My Lords, I refer to my register of interests as the joint owner of a small cottage in the village where I live.
I strongly support Amendment 64B, tabled by the noble Lord, Lord de Clifford. It has had the support of the noble Baroness, Lady Bowles, and of caring organisations, which would be helped immediately, not just condemned to wait for the Casey review, which we are all very keen to see. The amendment has been tightened up considerably by the noble Lord, Lord de Clifford, to avoid any abuse, in response to comments that the Minister herself made in Committee, which is very helpful.
The Government’s negative response is an example of their unwillingness so far to take the demise of carers seriously. Being able to provide accommodation for carers can make a real difference to their availability.
Not every carer wants to be a live-in carer, especially if they have families, yet we need growing numbers of carers. This is because there are ever-growing numbers of the aged and the disabled, as well as a scarcity of care home and hospice spaces. There is an acute shortage of housing and a scarcity of short-term accommodation, partly as a result of this very Bill. At the same time, we have smaller families, more couples having no children and more people seeing their relatives working or moving overseas. The need for hired carers is increasing, therefore, and those carers need short-term accommodation—it can sometimes be for years—as they move, over time, from job to job in different locations. We need to look at this. This change will be a small and totemic positive that would help both the caring sector and families in need. I invite the Minister to think again.
My Lords, I rise to speak to the amendment in the name of the noble Lord, Lord de Clifford. As previously, I declare my interest as a private landlord. In the context of this amendment, I had a relative to whom it would have applied; that interest no longer applies, as the Bill has caused plans to be advanced and the tenants in the relevant property were given notice under current law, but, of course, that does not take away my general concern around this topic.
This replacement amendment now has a narrower scope, applying only to homes needed to house carers in the immediate family—that is, the landlord, a spouse or children. Thus, it closes a loophole perceived by some of it being used by those with an awful lot of relatives, as was discussed with the Minister.
Some people have live-in carers. Others may need more than one carer or have progressive conditions. Whatever the reason—whether financial or in terms of availability—it may not be possible to have one large house to accommodate all the future carer needs under one roof or to sustain expenditure on such a property before it is required. People have to plan for the future deterioration of the person needing care and of the family members who are part of their support.
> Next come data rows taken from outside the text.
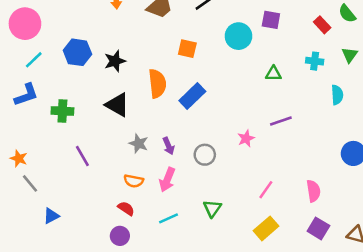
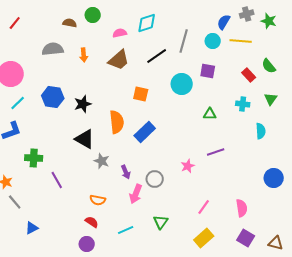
green cross: (62, 111) -> (34, 158), moved
gray star: (139, 143) -> (102, 161), moved
pink arrow: (167, 180) -> (136, 194), moved

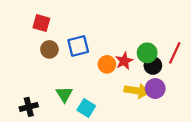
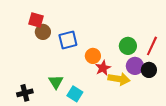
brown circle: (49, 49) -> (43, 32), moved
red star: (124, 61) -> (103, 68), moved
black circle: (153, 66) -> (149, 70), moved
purple circle: (155, 89) -> (135, 66), moved

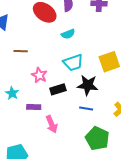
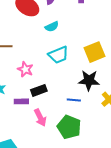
black star: (88, 85) -> (89, 80), moved
black rectangle: (58, 89) -> (39, 90), moved
green pentagon: (97, 138) -> (69, 127), moved

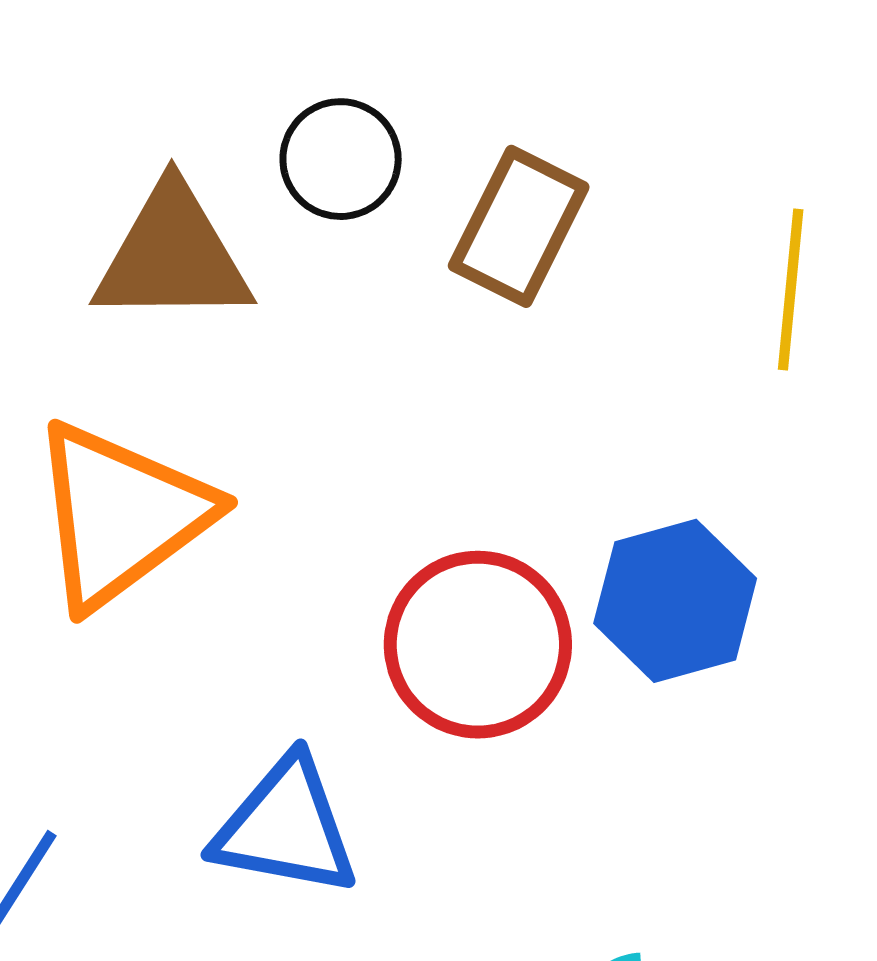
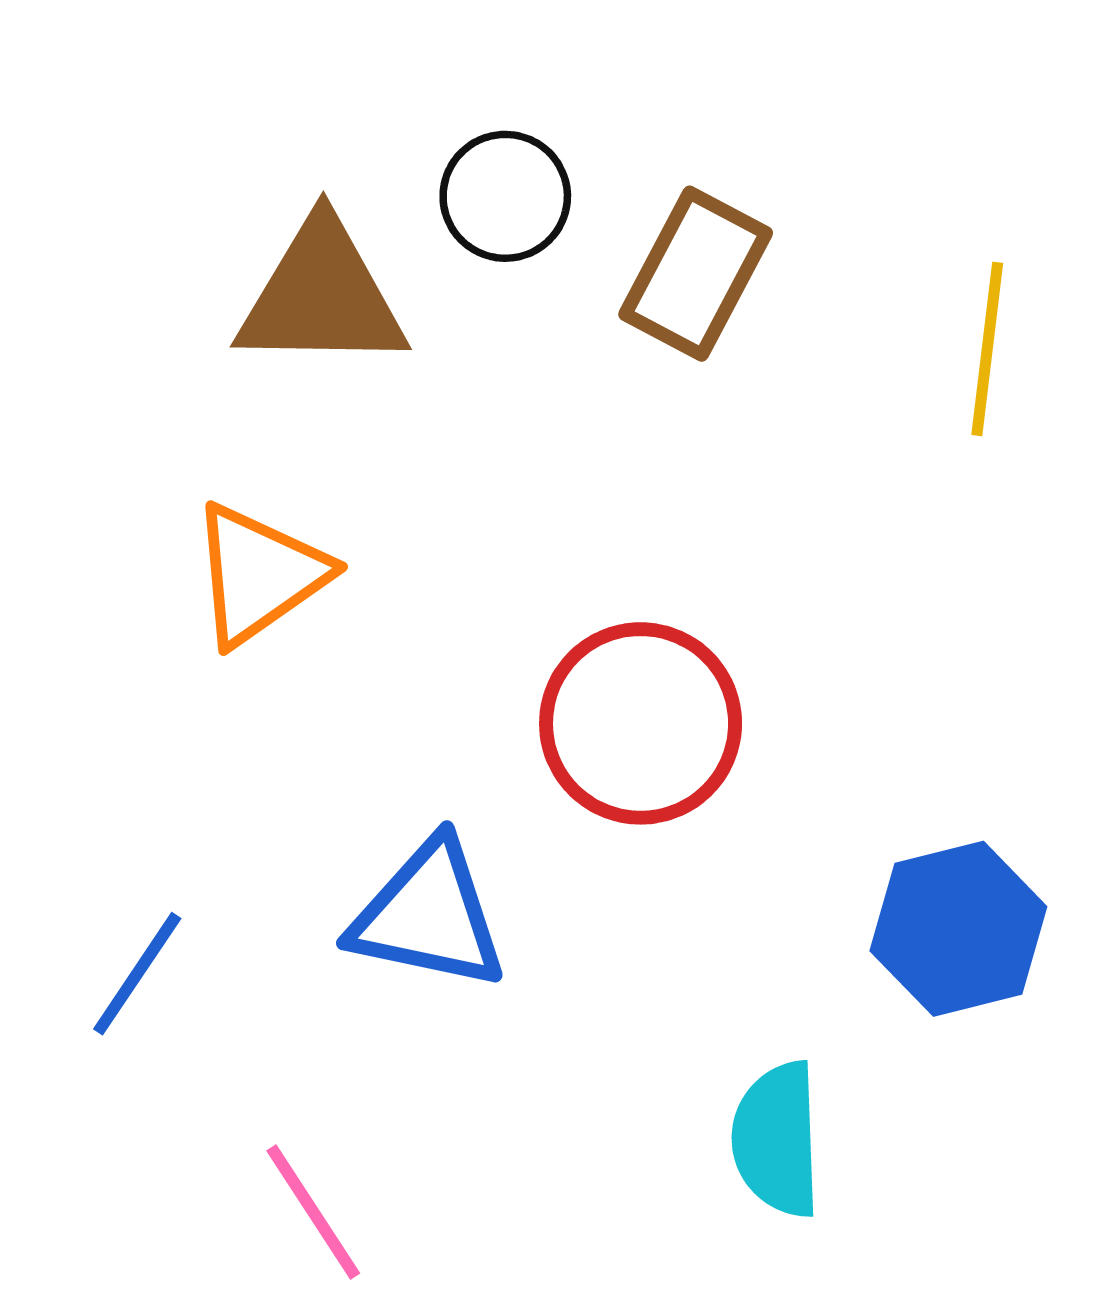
orange triangle: (121, 515) -> (259, 574), size x0.7
blue hexagon: (675, 601) -> (958, 929), moved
Some may have invested in an ideal adjacent property in good faith under current law as it became available. They may be using insurance payouts and—especially in the instance of children—are needing to plan for when parents are no longer around. Such plans have to be scrapped under this Bill, most likely resulting in property sales and earlier evictions. It may be a one-off readjustment, because nobody will make such plans in future, but is it really necessary to hit the vulnerable, such as children damaged at birth? That is among what we are doing.
To suggest that it is easy for affected people to set up and move elsewhere because they have the resources of more than one property is cruel. Avoiding upheaval can be an important factor, for reasons both of the health of the impaired person and of making bespoke adjustments to property—all of the equipment, bars, ramps, bathroom locations and so on. This is really not fair and not caring. I therefore support this amendment; with the narrower scope, I believe that it is a fair suggestion.
I am sorry, but every single person who would use this would be evicting a set of people, and the Bill is about protecting tenants in their place. Very few people will be in that privileged position. We and the Government have to make decisions about where that balance lies, and the decision has been made that way. I am sorry if it offends some people, but that has to be considered when making a decision of this sort.
My Lords, I thank all those who contributed to this debate. There have been some emotive discussions—I will come on to those in a moment—and some very thoughtful and considered responses to the amendments, and I am grateful for that.
I will start with the potential expansion of ground 4A. The Government recognise that the new tenancy system will have an impact on the way the student market operates. While we believe the ground covers the majority of the market, there is no one-size-fits-all solution that covers all circumstances. We think it is reasonable that the ground will apply to full-time students in larger house-share situations. Removing this restriction could lead to students who need more security of tenure—such as single parents living with their children or postgraduate couples living together who have put down roots in the area—being evicted more regularly. I took my degree as a mature student. I am very sympathetic to people who have to run other parts of their life alongside their student life. They may be working or have families or caring responsibilities to cope with alongside their student life.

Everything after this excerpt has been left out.